I’ve written on his autobiographical film “Au Revoir, Les Enfants,” one of the last films he made in France, but that might be the exception. He made famous documentaries about India that eventually got the BBC banned in India. He went onto America where he would make “Pretty Baby,” with Brooke Shields, and possibly his best film “My Dinner with Andre,” a film that’s an entire dinner conversation between two New York playwrights who are basically playing variations on themselves. His last movie was "Vanya on 42nd Street" a part-documentary, part-theatrical production about a group of actors who every year, book a theater or 42nd street for a week and perform Chekhov's "Uncle Vanya".  

Sometimes its dinner that brings his characters together, other times it’s a play, while other times, his characters come together for reasons that aren’t as literal.
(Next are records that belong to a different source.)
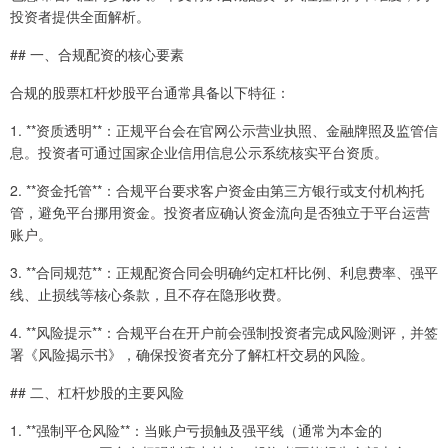
投资者提供全面解析。
## 一、合规配资的核心要素
合规的股票杠杆炒股平台通常具备以下特征：
1. **资质透明**：正规平台会在官网公示营业执照、金融牌照及监管信
息。投资者可通过国家企业信用信息公示系统核实平台资质。
2. **资金托管**：合规平台要求客户资金由第三方银行或支付机构托
管，避免平台挪用资金。投资者应确认资金流向是否独立于平台运营
账户。
3. **合同规范**：正规配资合同会明确约定杠杆比例、利息费率、强平
线、止损线等核心条款，且不存在隐形收费。
4. **风险提示**：合规平台在开户前会强制投资者完成风险测评，并签
署《风险揭示书》，确保投资者充分了解杠杆交易的风险。
## 二、杠杆炒股的主要风险
1. **强制平仓风险**：当账户亏损触及强平线（通常为本金的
In “Atlantic City,” all the characters come together out of desperation. Desperation also drives the plot of the movie. Shot just a couple years after gambling had becomed legalized in New Jersey, the movie depicts an Atlantic City as a dying and decaying tourist town, standing, barely, side-by-side with a new Atlantic City that’s trying to emulate the Las Vegas Strip along the famous Boardwalk, a desperate attempt to bring tourists. 

Lou (Burt Lancaster) is an old, old-time numbers runner for the Mob, but now his job is not only dying out, it’s becoming legitimate. He's left with nothing but memories of the old days, and one annoying downstairs relic, Grace (Kate Reid) who he waits on hand-and-foot, at least somewhat loyally. Sally (Susan Sarandon) is his next-door neighbor who he sometimes peers at through his window as she rubs lemons over her body while listening to French music. She works at the oyster bar at the casino, although she’s studying to become a blackjack dealer, hoping eventually to move to Monte Carlo. Her baggage shows up looking like Joseph and Mary searching for a room, but it’s her husband Dave from Saskatchewan and her pregnant little sister Chrissie who he ran off with (Robert Joy and Hollie MacLaren). 
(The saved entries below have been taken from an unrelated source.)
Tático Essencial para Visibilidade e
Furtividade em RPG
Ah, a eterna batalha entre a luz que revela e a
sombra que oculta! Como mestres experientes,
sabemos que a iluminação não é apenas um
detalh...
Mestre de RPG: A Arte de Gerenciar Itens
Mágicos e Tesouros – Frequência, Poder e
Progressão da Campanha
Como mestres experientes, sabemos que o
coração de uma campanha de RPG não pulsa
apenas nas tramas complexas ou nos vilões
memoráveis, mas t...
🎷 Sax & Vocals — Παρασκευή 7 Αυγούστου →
Dave’s also gotten a hold of some cocaine, and through a coincidence, hires Lou to work as his dealer for a client. After Dave gets killed, Lou finds that he’s inherited small fortune in cocaine, and has every intention of selling it and becoming like the big-time mobsters that he only worked for before. We get drawn into these characters the same way they keep getting drawn into the lore and promises of Atlantic City. They steal but they’re not thieves. They manipulate, they hustle, and they do almost anything to get what they want, always failing, always trying again; always getting caught up in their own dreams. 

It’s hard to completely call the movie unpredictable, but the characters certainly can be. That’s because the actors aren’t caught up in a movie about a drug deal gone bad, they’re people caught up in their own lives, which happens to include the drug deal gone bad. They come together out of geographical convenience, coincidence, and out of necessary desperation. I’ve used that word a lot in this article, “desperation;” it’s reserved for characters such as these who live on the fringes of society. If they were rich, the word would be greed or single-mindedly obsessive, cause they’re acting of out want but these characters act out of need.  

It’s a film that seems strangely relevant to today’s Las Vegas (My hometown) as we work to reinvent and restore our town. Two timeless characters who are simultaneously of their time and place and also capable of living and occurring anywhere and anytime, I think that’s probably the other motif in Malle’s work. Timelessness.